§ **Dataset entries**

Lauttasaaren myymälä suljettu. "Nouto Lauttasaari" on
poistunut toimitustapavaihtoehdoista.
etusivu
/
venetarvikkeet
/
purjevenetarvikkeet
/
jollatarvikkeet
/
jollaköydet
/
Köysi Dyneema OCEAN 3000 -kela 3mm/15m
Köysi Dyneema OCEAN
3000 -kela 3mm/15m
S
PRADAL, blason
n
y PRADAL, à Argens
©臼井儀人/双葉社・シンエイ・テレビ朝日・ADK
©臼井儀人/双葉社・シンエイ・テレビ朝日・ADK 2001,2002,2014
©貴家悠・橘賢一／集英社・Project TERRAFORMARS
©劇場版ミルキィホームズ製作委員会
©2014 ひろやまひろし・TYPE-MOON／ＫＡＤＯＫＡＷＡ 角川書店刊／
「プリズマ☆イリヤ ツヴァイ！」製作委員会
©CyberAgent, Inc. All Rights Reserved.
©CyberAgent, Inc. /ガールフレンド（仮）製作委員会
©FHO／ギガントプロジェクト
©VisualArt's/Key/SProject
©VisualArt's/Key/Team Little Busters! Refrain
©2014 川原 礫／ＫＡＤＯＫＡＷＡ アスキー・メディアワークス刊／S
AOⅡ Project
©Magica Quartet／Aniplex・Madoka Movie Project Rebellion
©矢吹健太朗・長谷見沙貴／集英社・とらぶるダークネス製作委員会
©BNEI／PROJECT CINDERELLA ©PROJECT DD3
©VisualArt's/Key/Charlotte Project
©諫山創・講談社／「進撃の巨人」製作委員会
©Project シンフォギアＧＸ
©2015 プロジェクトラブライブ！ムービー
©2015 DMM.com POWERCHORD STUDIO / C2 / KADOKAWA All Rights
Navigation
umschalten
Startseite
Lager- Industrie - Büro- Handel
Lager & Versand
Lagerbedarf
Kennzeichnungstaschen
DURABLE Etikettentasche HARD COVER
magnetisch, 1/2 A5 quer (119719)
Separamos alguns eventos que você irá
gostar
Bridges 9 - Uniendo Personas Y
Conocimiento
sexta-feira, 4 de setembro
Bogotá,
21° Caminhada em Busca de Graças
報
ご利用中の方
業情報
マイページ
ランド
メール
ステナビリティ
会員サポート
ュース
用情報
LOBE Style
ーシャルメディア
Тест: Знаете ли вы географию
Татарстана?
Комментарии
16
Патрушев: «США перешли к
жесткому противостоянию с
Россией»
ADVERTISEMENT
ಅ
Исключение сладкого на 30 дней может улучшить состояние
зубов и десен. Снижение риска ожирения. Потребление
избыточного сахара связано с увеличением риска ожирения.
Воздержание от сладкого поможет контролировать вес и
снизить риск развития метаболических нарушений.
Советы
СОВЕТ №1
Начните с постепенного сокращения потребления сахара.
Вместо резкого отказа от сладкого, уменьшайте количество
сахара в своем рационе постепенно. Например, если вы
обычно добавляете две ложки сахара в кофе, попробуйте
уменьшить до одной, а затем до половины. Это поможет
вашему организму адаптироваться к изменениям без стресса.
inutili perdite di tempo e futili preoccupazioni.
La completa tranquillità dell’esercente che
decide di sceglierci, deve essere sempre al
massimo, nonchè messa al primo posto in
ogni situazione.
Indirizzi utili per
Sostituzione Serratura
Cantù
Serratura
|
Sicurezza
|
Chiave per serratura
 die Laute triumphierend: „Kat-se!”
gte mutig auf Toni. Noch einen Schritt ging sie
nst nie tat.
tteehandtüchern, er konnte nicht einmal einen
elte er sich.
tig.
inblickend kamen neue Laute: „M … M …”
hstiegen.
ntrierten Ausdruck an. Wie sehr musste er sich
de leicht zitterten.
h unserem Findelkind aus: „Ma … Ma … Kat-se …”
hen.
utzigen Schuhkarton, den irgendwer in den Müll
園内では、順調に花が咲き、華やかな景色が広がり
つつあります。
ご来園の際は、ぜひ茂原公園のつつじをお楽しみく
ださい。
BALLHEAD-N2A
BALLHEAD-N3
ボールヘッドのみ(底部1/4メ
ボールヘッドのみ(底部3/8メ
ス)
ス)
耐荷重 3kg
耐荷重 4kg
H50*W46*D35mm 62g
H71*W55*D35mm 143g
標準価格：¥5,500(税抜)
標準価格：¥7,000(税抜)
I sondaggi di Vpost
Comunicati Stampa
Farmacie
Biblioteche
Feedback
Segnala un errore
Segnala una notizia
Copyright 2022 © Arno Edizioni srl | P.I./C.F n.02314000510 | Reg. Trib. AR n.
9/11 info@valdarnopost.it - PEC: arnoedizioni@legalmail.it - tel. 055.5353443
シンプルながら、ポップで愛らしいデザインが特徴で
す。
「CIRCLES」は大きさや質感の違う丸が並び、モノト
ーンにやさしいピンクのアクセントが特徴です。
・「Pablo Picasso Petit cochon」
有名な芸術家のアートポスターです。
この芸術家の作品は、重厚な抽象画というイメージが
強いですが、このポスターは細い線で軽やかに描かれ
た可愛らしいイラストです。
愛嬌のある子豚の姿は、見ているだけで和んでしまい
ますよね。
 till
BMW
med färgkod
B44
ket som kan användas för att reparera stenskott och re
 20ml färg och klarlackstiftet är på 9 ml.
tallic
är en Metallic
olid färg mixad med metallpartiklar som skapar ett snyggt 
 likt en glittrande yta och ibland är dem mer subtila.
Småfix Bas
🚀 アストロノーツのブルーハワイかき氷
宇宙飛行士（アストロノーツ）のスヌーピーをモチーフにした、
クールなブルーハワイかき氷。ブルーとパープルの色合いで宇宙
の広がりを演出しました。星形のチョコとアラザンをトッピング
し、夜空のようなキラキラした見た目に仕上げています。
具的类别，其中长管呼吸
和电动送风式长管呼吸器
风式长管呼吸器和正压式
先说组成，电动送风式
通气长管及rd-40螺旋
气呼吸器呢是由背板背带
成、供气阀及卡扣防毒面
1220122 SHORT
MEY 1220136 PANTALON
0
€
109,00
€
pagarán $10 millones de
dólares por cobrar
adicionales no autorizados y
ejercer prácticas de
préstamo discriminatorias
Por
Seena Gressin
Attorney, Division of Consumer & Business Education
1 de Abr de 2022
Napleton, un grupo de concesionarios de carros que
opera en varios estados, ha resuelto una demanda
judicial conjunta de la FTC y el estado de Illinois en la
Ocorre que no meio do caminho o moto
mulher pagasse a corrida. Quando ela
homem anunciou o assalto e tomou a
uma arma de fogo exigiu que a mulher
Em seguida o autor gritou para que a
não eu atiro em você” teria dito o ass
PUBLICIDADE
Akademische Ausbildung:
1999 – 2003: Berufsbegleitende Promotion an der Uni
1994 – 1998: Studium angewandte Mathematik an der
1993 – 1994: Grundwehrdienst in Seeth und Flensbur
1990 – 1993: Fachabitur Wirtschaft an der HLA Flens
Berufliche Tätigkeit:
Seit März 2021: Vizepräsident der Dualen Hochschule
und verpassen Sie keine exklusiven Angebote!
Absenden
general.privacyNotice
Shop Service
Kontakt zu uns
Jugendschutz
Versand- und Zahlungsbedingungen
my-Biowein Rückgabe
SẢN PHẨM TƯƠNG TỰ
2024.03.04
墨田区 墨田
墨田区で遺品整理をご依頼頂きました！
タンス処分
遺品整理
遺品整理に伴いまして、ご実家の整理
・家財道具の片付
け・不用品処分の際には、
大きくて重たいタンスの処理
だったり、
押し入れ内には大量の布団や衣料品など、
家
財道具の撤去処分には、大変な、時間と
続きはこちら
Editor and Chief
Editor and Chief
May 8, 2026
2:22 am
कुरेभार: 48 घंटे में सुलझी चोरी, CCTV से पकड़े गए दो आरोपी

§ **TASK BRIEF**
Could you give the data above again, exact in every line?

§ **WRITTEN ANSWER**
Lauttasaaren myymälä suljettu. "Nouto Lauttasaari" on
poistunut toimitustapavaihtoehdoista.
etusivu
/
venetarvikkeet
/
purjevenetarvikkeet
/
jollatarvikkeet
/
jollaköydet
/
Köysi Dyneema OCEAN 3000 -kela 3mm/15m
Köysi Dyneema OCEAN
3000 -kela 3mm/15m
S
PRADAL, blason
n
y PRADAL, à Argens
©臼井儀人/双葉社・シンエイ・テレビ朝日・ADK
©臼井儀人/双葉社・シンエイ・テレビ朝日・ADK 2001,2002,2014
©貴家悠・橘賢一／集英社・Project TERRAFORMARS
©劇場版ミルキィホームズ製作委員会
©2014 ひろやまひろし・TYPE-MOON／ＫＡＤＯＫＡＷＡ 角川書店刊／
「プリズマ☆イリヤ ツヴァイ！」製作委員会
©CyberAgent, Inc. All Rights Reserved.
©CyberAgent, Inc. /ガールフレンド（仮）製作委員会
©FHO／ギガントプロジェクト
©VisualArt's/Key/SProject
©VisualArt's/Key/Team Little Busters! Refrain
©2014 川原 礫／ＫＡＤＯＫＡＷＡ アスキー・メディアワークス刊／S
AOⅡ Project
©Magica Quartet／Aniplex・Madoka Movie Project Rebellion
©矢吹健太朗・長谷見沙貴／集英社・とらぶるダークネス製作委員会
©BNEI／PROJECT CINDERELLA ©PROJECT DD3
©VisualArt's/Key/Charlotte Project
©諫山創・講談社／「進撃の巨人」製作委員会
©Project シンフォギアＧＸ
©2015 プロジェクトラブライブ！ムービー
©2015 DMM.com POWERCHORD STUDIO / C2 / KADOKAWA All Rights
Navigation
umschalten
Startseite
Lager- Industrie - Büro- Handel
Lager & Versand
Lagerbedarf
Kennzeichnungstaschen
DURABLE Etikettentasche HARD COVER
magnetisch, 1/2 A5 quer (119719)
Separamos alguns eventos que você irá
gostar
Bridges 9 - Uniendo Personas Y
Conocimiento
sexta-feira, 4 de setembro
Bogotá,
21° Caminhada em Busca de Graças
報
ご利用中の方
業情報
マイページ
ランド
メール
ステナビリティ
会員サポート
ュース
用情報
LOBE Style
ーシャルメディア
Тест: Знаете ли вы географию
Татарстана?
Комментарии
16
Патрушев: «США перешли к
жесткому противостоянию с
Россией»
ADVERTISEMENT
ಅ
Исключение сладкого на 30 дней может улучшить состояние
зубов и десен. Снижение риска ожирения. Потребление
избыточного сахара связано с увеличением риска ожирения.
Воздержание от сладкого поможет контролировать вес и
снизить риск развития метаболических нарушений.
Советы
СОВЕТ №1
Начните с постепенного сокращения потребления сахара.
Вместо резкого отказа от сладкого, уменьшайте количество
сахара в своем рационе постепенно. Например, если вы
обычно добавляете две ложки сахара в кофе, попробуйте
уменьшить до одной, а затем до половины. Это поможет
вашему организму адаптироваться к изменениям без стресса.
inutili perdite di tempo e futili preoccupazioni.
La completa tranquillità dell’esercente che
decide di sceglierci, deve essere sempre al
massimo, nonchè messa al primo posto in
ogni situazione.
Indirizzi utili per
Sostituzione Serratura
Cantù
Serratura
|
Sicurezza
|
Chiave per serratura
 die Laute triumphierend: „Kat-se!”
gte mutig auf Toni. Noch einen Schritt ging sie
nst nie tat.
tteehandtüchern, er konnte nicht einmal einen
elte er sich.
tig.
inblickend kamen neue Laute: „M … M …”
hstiegen.
ntrierten Ausdruck an. Wie sehr musste er sich
de leicht zitterten.
h unserem Findelkind aus: „Ma … Ma … Kat-se …”
hen.
utzigen Schuhkarton, den irgendwer in den Müll
園内では、順調に花が咲き、華やかな景色が広がり
つつあります。
ご来園の際は、ぜひ茂原公園のつつじをお楽しみく
ださい。
BALLHEAD-N2A
BALLHEAD-N3
ボールヘッドのみ(底部1/4メ
ボールヘッドのみ(底部3/8メ
ス)
ス)
耐荷重 3kg
耐荷重 4kg
H50*W46*D35mm 62g
H71*W55*D35mm 143g
標準価格：¥5,500(税抜)
標準価格：¥7,000(税抜)
I sondaggi di Vpost
Comunicati Stampa
Farmacie
Biblioteche
Feedback
Segnala un errore
Segnala una notizia
Copyright 2022 © Arno Edizioni srl | P.I./C.F n.02314000510 | Reg. Trib. AR n.
9/11 info@valdarnopost.it - PEC: arnoedizioni@legalmail.it - tel. 055.5353443
シンプルながら、ポップで愛らしいデザインが特徴で
す。
「CIRCLES」は大きさや質感の違う丸が並び、モノト
ーンにやさしいピンクのアクセントが特徴です。
・「Pablo Picasso Petit cochon」
有名な芸術家のアートポスターです。
この芸術家の作品は、重厚な抽象画というイメージが
強いですが、このポスターは細い線で軽やかに描かれ
た可愛らしいイラストです。
愛嬌のある子豚の姿は、見ているだけで和んでしまい
ますよね。
 till
BMW
med färgkod
B44
ket som kan användas för att reparera stenskott och re
 20ml färg och klarlackstiftet är på 9 ml.
tallic
är en Metallic
olid färg mixad med metallpartiklar som skapar ett snyggt 
 likt en glittrande yta och ibland är dem mer subtila.
Småfix Bas
🚀 アストロノーツのブルーハワイかき氷
宇宙飛行士（アストロノーツ）のスヌーピーをモチーフにした、
クールなブルーハワイかき氷。ブルーとパープルの色合いで宇宙
の広がりを演出しました。星形のチョコとアラザンをトッピング
し、夜空のようなキラキラした見た目に仕上げています。
具的类别，其中长管呼吸
和电动送风式长管呼吸器
风式长管呼吸器和正压式
先说组成，电动送风式
通气长管及rd-40螺旋
气呼吸器呢是由背板背带
成、供气阀及卡扣防毒面
1220122 SHORT
MEY 1220136 PANTALON
0
€
109,00
€
pagarán $10 millones de
dólares por cobrar
adicionales no autorizados y
ejercer prácticas de
préstamo discriminatorias
Por
Seena Gressin
Attorney, Division of Consumer & Business Education
1 de Abr de 2022
Napleton, un grupo de concesionarios de carros que
opera en varios estados, ha resuelto una demanda
judicial conjunta de la FTC y el estado de Illinois en la
Ocorre que no meio do caminho o moto
mulher pagasse a corrida. Quando ela
homem anunciou o assalto e tomou a
uma arma de fogo exigiu que a mulher
Em seguida o autor gritou para que a
não eu atiro em você” teria dito o ass
PUBLICIDADE
Akademische Ausbildung:
1999 – 2003: Berufsbegleitende Promotion an der Uni
1994 – 1998: Studium angewandte Mathematik an der
1993 – 1994: Grundwehrdienst in Seeth und Flensbur
1990 – 1993: Fachabitur Wirtschaft an der HLA Flens
Berufliche Tätigkeit:
Seit März 2021: Vizepräsident der Dualen Hochschule
und verpassen Sie keine exklusiven Angebote!
Absenden
general.privacyNotice
Shop Service
Kontakt zu uns
Jugendschutz
Versand- und Zahlungsbedingungen
my-Biowein Rückgabe
SẢN PHẨM TƯƠNG TỰ
2024.03.04
墨田区 墨田
墨田区で遺品整理をご依頼頂きました！
タンス処分
遺品整理
遺品整理に伴いまして、ご実家の整理
・家財道具の片付
け・不用品処分の際には、
大きくて重たいタンスの処理
だったり、
押し入れ内には大量の布団や衣料品など、
家
財道具の撤去処分には、大変な、時間と
続きはこちら
Editor and Chief
Editor and Chief
May 8, 2026
2:22 am
कुरेभार: 48 घंटे में सुलझी चोरी, CCTV से पकड़े गए दो आरोपी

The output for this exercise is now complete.